Déjà, accordons un mérite au PIR.
Sa création en 2005 fut un moment politique important et rassembla largement des personnes en ayant marre de l’antiracisme de « gauche ».
Car soyons bien clairs, en ce qui nous concerne nous avons toujours dénoncé la politique pro-impérialiste, de soutien au colonialisme et aux politiques anti-immigrés de cette « gauche » prétendument antiraciste. Mais ça ne date pas des années 70 ou 80. Déjà en 1937, le gouvernement de Front populaire interdit l’Étoile nord africaine, l’organisation nationaliste et indépendantiste Algérienne, le PCF ne soulève aucune protestation. Bien plus en 1939, Thorez [3] affirme que l’Algérie n’est qu’une nation en formation et n’est pas mûre pour l’indépendance.

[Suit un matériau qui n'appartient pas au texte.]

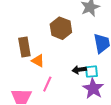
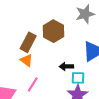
brown rectangle: (24, 47) -> (28, 42), moved, turned 30
black arrow: (79, 70) -> (66, 66), moved

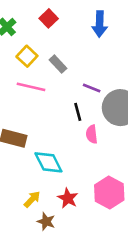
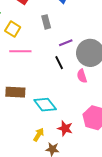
gray rectangle: (58, 64) -> (46, 22), moved, turned 40
purple line: (92, 88) -> (66, 43), turned -32
pink semicircle: (92, 134) -> (82, 76), moved

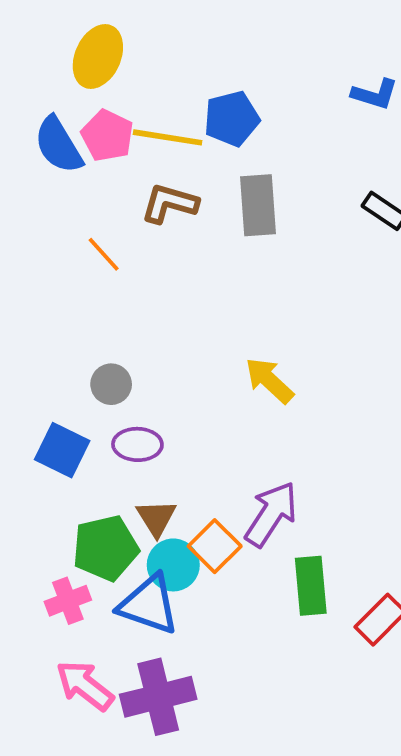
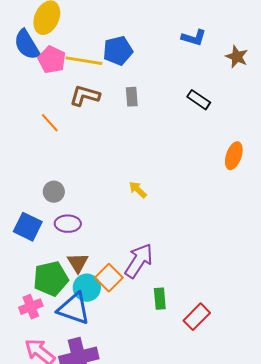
blue semicircle: (58, 145) -> (27, 45), moved
gray rectangle: (258, 205) -> (132, 97), size x0.6
yellow arrow: (269, 380) -> (138, 190), size x0.7
green rectangle: (311, 586) -> (160, 299), size x0.7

Et ce n’est que deux exemples parmi de nombreux autres [4].
Il en est de même pour l’opération de récupération par la bourgeoisie du PS de la Marche pour l’Egalité et contre le Racisme en 1983 avec la création de SOS Racisme. Organisation antiraciste bourgeoise qui avait pour seul projet l’intégration de la fraction immigrée mobilisée à la politique gouvernementale en réduisant la question du racisme à un positionnement moral.
L’appel des Indigènes de la République a donc mis en lumière ce phénomène. Celui des faux amis de « gauche » dans les luttes de l’immigration et contre le racisme. Et n’oublions pas le chauvinisme et le paternalisme qui traversent un large spectre des organisations progressistes et révolutionnaires.
Mais dire juste cela serait insuffisant et masquerait une partie de la réalité. Car le mouvement ouvrier a toujours été porteur de combats et de références antiracistes. Des étrangers élus à la Commune de Paris [5], du PCF dans les années 20 qui luttent pour l’indépendance des colonies [6], les influences maoïstes des Black Panthers ou encore l’impulsion par la Gauche Prolétarienne du MTA dans les années 70 [7], les exemples sont nombreux.
Mais loin d’occulter cette histoire comme le fait le PIR, il est important de faire le bilan des expériences passées. En y faisant une critique acerbe quand cela est nécessaire mais en révélant aussi toutes les expériences positives porteuses de leçons pour l’avenir.

 

Buzz et peoplisation

Ce qui est frappant c’est de voir que cette organisation, si petite soit-elle, a un large écho et notamment médiatique.
Sans doute ce phénomène est à mettre en résonance avec la théorie du « choc des civilisations », le PIR y étant présenté comme le supposé adversaire de la « société française » faisant éructer tout ce qui ressemble à un chauvin, de la gauche jusqu’à l’extrême droite.
Mais il faut aussi regarder du côté de la stratégie du PIR lui-même. Il est passé maitre dans la petite phrase, le petit néologisme qui a pour objectif bien souvent de choquer le petit-bourgeois blanc plutôt que de construire un antiracisme conséquent.
C’est pareil dans sa manière de concevoir ses temps politiques. Il milite de la même manière que toutes ces organisations de gauche réformiste qui mettent systématiquement en avant des figures médiatiques ou invitent dès qu’il faut parler d’un sujet le bon chercheur en sciences sociales, le bon sociologue. Mais elle est où la parole de l’immense majorité des non-blancs de ce pays, la parole des ouvriers du bâtiment, des femmes de chambre de l’hôtellerie de luxe, des jeunes déscolarisés des quartiers populaires etc. ? Car à faire de la politique comme ça, loin d’être un outil d’émancipation on se transforme en boite de com’.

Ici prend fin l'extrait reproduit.